Go through the data below and transcribe it exactly. Omit the images.

Extracted data »
%%
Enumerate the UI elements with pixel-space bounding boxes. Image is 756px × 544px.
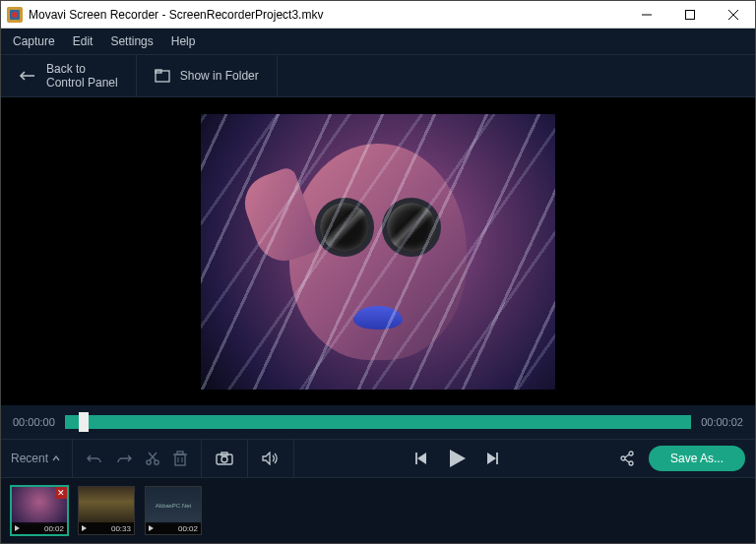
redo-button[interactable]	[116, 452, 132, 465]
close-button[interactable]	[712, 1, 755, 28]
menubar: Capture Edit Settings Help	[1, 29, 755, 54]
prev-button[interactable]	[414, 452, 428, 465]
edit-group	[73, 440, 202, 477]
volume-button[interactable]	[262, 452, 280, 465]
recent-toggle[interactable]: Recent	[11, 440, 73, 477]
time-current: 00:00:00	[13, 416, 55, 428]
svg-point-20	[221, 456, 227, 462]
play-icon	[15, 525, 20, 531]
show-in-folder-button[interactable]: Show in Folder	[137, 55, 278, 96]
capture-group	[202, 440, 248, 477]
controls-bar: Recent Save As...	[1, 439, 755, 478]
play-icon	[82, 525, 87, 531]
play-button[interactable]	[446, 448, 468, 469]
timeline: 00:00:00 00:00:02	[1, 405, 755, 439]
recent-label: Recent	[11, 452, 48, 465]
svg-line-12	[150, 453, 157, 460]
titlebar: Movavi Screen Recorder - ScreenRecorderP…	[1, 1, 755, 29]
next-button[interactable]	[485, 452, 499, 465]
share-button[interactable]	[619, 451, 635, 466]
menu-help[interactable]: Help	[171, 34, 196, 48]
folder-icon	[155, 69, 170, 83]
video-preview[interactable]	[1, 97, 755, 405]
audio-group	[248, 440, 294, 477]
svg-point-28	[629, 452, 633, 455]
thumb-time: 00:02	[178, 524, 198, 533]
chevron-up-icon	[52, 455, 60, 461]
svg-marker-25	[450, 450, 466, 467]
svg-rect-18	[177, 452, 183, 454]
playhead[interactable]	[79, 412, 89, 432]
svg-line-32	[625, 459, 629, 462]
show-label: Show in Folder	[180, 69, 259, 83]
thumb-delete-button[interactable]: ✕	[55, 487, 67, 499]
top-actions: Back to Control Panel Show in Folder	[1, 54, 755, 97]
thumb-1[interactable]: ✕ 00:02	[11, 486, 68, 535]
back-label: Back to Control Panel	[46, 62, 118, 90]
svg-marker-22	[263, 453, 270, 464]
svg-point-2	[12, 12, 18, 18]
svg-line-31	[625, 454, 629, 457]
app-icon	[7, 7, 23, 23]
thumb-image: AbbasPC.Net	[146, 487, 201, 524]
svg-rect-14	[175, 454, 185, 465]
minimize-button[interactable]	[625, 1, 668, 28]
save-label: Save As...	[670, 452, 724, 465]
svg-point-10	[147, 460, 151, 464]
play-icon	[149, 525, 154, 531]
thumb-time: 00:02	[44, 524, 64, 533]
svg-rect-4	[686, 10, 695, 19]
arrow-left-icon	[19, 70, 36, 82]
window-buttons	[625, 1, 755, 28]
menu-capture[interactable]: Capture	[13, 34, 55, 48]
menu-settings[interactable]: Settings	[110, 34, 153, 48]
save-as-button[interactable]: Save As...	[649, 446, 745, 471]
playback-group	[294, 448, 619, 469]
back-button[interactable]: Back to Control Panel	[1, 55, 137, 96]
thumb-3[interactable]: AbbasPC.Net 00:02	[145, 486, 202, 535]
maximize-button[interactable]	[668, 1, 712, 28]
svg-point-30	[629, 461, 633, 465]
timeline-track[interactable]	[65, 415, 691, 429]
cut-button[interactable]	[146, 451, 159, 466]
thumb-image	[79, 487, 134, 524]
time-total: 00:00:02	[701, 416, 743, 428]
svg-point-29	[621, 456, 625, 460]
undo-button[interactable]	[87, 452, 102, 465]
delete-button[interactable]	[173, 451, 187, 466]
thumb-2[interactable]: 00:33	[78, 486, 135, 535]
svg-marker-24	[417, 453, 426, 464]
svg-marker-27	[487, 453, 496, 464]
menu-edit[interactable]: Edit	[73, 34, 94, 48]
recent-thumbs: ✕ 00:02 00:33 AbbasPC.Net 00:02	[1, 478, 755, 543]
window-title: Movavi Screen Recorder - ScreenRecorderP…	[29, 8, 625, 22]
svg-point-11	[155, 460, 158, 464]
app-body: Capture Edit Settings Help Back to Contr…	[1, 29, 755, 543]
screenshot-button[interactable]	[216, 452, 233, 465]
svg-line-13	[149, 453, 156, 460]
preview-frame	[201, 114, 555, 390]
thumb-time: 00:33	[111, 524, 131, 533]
%%
Solution to this problem »
Enumerate the UI elements with pixel-space bounding boxes. Image is 756px × 544px.
redo-button[interactable]	[116, 452, 132, 465]
close-button[interactable]	[712, 1, 755, 28]
menubar: Capture Edit Settings Help	[1, 29, 755, 54]
prev-button[interactable]	[414, 452, 428, 465]
edit-group	[73, 440, 202, 477]
volume-button[interactable]	[262, 452, 280, 465]
recent-toggle[interactable]: Recent	[11, 440, 73, 477]
time-current: 00:00:00	[13, 416, 55, 428]
svg-point-20	[221, 456, 227, 462]
play-icon	[15, 525, 20, 531]
show-in-folder-button[interactable]: Show in Folder	[137, 55, 278, 96]
capture-group	[202, 440, 248, 477]
controls-bar: Recent Save As...	[1, 439, 755, 478]
play-icon	[82, 525, 87, 531]
play-button[interactable]	[446, 448, 468, 469]
timeline: 00:00:00 00:00:02	[1, 405, 755, 439]
recent-label: Recent	[11, 452, 48, 465]
svg-line-12	[150, 453, 157, 460]
titlebar: Movavi Screen Recorder - ScreenRecorderP…	[1, 1, 755, 29]
next-button[interactable]	[485, 452, 499, 465]
share-button[interactable]	[619, 451, 635, 466]
menu-help[interactable]: Help	[171, 34, 196, 48]
folder-icon	[155, 69, 170, 83]
video-preview[interactable]	[1, 97, 755, 405]
audio-group	[248, 440, 294, 477]
svg-point-28	[629, 452, 633, 455]
thumb-time: 00:02	[178, 524, 198, 533]
chevron-up-icon	[52, 455, 60, 461]
svg-marker-25	[450, 450, 466, 467]
svg-rect-18	[177, 452, 183, 454]
playhead[interactable]	[79, 412, 89, 432]
svg-line-32	[625, 459, 629, 462]
show-label: Show in Folder	[180, 69, 259, 83]
thumb-delete-button[interactable]: ✕	[55, 487, 67, 499]
top-actions: Back to Control Panel Show in Folder	[1, 54, 755, 97]
thumb-1[interactable]: ✕ 00:02	[11, 486, 68, 535]
back-label: Back to Control Panel	[46, 62, 118, 90]
svg-marker-22	[263, 453, 270, 464]
svg-point-2	[12, 12, 18, 18]
svg-line-31	[625, 454, 629, 457]
app-icon	[7, 7, 23, 23]
thumb-image: AbbasPC.Net	[146, 487, 201, 524]
svg-rect-14	[175, 454, 185, 465]
minimize-button[interactable]	[625, 1, 668, 28]
save-label: Save As...	[670, 452, 724, 465]
svg-point-10	[147, 460, 151, 464]
play-icon	[149, 525, 154, 531]
thumb-time: 00:02	[44, 524, 64, 533]
svg-rect-4	[686, 10, 695, 19]
arrow-left-icon	[19, 70, 36, 82]
window-buttons	[625, 1, 755, 28]
menu-capture[interactable]: Capture	[13, 34, 55, 48]
menu-settings[interactable]: Settings	[110, 34, 153, 48]
save-as-button[interactable]: Save As...	[649, 446, 745, 471]
playback-group	[294, 448, 619, 469]
back-button[interactable]: Back to Control Panel	[1, 55, 137, 96]
thumb-3[interactable]: AbbasPC.Net 00:02	[145, 486, 202, 535]
maximize-button[interactable]	[668, 1, 712, 28]
svg-point-30	[629, 461, 633, 465]
timeline-track[interactable]	[65, 415, 691, 429]
cut-button[interactable]	[146, 451, 159, 466]
thumb-image	[79, 487, 134, 524]
time-total: 00:00:02	[701, 416, 743, 428]
svg-point-29	[621, 456, 625, 460]
undo-button[interactable]	[87, 452, 102, 465]
delete-button[interactable]	[173, 451, 187, 466]
thumb-2[interactable]: 00:33	[78, 486, 135, 535]
svg-marker-24	[417, 453, 426, 464]
svg-marker-27	[487, 453, 496, 464]
menu-edit[interactable]: Edit	[73, 34, 94, 48]
recent-thumbs: ✕ 00:02 00:33 AbbasPC.Net 00:02	[1, 478, 755, 543]
window-title: Movavi Screen Recorder - ScreenRecorderP…	[29, 8, 625, 22]
svg-point-11	[155, 460, 158, 464]
app-body: Capture Edit Settings Help Back to Contr…	[1, 29, 755, 543]
screenshot-button[interactable]	[216, 452, 233, 465]
svg-line-13	[149, 453, 156, 460]
preview-frame	[201, 114, 555, 390]
thumb-time: 00:33	[111, 524, 131, 533]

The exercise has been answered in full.